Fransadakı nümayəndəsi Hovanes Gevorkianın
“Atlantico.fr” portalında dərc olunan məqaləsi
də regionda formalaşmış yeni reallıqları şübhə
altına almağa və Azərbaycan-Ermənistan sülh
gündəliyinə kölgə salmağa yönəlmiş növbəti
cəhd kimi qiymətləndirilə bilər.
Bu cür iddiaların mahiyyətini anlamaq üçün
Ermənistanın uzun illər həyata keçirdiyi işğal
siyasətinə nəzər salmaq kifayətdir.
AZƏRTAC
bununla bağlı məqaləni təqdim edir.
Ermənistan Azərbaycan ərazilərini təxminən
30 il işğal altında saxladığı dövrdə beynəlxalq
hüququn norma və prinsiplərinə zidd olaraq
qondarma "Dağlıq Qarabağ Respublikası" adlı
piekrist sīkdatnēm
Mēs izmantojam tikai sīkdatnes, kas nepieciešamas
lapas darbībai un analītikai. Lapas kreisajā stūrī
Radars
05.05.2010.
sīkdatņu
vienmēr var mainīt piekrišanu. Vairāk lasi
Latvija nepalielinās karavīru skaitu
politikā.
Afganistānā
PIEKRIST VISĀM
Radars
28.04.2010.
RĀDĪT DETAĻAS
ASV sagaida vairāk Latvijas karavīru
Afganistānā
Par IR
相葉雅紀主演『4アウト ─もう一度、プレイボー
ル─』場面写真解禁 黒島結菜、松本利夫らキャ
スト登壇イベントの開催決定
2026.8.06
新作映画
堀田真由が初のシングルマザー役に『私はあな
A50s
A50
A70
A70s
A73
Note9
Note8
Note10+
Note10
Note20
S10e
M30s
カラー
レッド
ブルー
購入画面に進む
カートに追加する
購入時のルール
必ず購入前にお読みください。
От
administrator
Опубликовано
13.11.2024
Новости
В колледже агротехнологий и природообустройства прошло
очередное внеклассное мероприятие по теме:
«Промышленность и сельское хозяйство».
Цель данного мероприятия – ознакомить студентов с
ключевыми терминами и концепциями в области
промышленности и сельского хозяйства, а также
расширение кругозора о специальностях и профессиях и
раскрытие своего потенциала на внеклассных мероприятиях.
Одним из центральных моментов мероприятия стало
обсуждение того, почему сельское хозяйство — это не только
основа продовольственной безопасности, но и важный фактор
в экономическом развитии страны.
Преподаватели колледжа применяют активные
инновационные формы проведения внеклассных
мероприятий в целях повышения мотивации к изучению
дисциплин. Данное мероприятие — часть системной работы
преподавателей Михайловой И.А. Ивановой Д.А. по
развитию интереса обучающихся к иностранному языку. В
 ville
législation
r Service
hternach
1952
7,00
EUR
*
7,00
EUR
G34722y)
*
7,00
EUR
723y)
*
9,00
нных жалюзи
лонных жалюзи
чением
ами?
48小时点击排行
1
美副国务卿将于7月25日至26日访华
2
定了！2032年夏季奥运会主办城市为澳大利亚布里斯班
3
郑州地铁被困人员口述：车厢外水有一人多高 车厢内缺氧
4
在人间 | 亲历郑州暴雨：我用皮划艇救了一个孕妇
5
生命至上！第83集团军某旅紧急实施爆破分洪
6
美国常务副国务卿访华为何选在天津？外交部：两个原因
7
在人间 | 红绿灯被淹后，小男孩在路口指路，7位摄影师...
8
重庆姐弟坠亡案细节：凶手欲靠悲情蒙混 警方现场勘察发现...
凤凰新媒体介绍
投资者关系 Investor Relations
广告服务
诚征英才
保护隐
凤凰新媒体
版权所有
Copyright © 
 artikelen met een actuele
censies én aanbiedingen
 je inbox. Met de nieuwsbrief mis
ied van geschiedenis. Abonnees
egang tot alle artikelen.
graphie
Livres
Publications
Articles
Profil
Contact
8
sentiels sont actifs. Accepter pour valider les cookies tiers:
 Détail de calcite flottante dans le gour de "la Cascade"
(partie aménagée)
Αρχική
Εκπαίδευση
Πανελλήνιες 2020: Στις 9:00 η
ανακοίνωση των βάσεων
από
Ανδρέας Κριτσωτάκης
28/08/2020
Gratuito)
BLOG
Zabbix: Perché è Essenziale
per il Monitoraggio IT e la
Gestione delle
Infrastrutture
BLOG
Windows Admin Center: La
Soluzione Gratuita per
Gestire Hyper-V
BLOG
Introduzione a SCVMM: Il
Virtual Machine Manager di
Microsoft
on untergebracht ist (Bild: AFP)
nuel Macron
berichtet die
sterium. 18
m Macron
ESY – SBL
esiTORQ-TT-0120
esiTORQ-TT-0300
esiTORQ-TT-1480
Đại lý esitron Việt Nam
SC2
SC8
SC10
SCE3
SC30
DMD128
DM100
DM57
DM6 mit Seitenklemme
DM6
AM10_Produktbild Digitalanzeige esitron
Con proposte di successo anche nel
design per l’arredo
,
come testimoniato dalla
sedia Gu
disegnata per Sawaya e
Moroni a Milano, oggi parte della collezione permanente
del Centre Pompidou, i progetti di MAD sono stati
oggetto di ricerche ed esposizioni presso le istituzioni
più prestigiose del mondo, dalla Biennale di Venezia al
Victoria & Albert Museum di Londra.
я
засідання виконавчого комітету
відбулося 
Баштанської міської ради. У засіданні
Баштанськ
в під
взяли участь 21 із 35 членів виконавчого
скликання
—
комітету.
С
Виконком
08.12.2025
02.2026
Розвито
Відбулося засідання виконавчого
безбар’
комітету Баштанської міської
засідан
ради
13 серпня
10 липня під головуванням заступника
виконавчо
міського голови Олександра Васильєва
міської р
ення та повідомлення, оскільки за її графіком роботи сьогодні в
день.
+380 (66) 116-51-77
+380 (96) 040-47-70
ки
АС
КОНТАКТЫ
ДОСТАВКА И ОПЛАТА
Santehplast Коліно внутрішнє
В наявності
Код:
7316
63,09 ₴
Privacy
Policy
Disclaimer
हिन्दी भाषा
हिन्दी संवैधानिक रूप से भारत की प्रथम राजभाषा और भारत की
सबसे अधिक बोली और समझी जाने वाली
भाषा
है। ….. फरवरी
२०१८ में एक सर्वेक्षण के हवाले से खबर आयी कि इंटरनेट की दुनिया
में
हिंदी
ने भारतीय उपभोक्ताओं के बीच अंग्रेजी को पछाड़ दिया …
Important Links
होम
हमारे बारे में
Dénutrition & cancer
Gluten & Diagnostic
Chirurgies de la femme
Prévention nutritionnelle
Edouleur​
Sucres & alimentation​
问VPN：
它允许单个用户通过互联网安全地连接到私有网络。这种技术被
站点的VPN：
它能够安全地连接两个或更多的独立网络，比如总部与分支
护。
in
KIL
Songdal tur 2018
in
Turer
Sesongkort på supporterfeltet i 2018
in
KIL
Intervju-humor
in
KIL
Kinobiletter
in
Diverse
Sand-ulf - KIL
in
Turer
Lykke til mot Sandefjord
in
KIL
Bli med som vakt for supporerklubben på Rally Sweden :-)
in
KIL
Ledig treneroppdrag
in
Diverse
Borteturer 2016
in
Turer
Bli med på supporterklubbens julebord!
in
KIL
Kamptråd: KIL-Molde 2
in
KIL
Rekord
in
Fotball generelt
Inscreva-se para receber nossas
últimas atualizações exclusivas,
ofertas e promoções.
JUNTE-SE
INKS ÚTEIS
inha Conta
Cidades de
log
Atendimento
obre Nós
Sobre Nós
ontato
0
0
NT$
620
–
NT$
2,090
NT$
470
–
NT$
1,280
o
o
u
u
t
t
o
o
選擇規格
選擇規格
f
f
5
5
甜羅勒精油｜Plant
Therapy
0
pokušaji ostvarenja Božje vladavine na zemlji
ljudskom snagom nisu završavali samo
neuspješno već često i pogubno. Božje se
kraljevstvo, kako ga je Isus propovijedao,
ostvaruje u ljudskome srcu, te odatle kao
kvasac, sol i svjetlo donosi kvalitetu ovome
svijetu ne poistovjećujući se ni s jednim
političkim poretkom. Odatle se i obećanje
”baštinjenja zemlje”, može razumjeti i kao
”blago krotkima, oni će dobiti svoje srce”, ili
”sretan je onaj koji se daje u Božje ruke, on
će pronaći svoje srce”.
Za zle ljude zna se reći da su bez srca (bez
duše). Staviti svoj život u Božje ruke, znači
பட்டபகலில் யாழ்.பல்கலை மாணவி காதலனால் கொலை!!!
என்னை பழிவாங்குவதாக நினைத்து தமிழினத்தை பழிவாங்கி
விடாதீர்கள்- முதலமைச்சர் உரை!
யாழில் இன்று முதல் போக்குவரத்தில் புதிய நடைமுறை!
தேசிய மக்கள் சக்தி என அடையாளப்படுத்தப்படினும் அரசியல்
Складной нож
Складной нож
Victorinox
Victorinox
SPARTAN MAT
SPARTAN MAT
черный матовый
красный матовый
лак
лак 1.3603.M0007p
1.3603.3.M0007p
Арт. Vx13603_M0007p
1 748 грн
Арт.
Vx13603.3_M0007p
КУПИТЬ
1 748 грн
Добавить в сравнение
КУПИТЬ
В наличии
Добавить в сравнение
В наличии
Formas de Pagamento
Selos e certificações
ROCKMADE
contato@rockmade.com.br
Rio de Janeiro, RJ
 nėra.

═══

Copy every line of the entries above in which "ruke" occurs.

• _TASK OUTPUT_:
”sretan je onaj koji se daje u Božje ruke, on
duše). Staviti svoj život u Božje ruke, znači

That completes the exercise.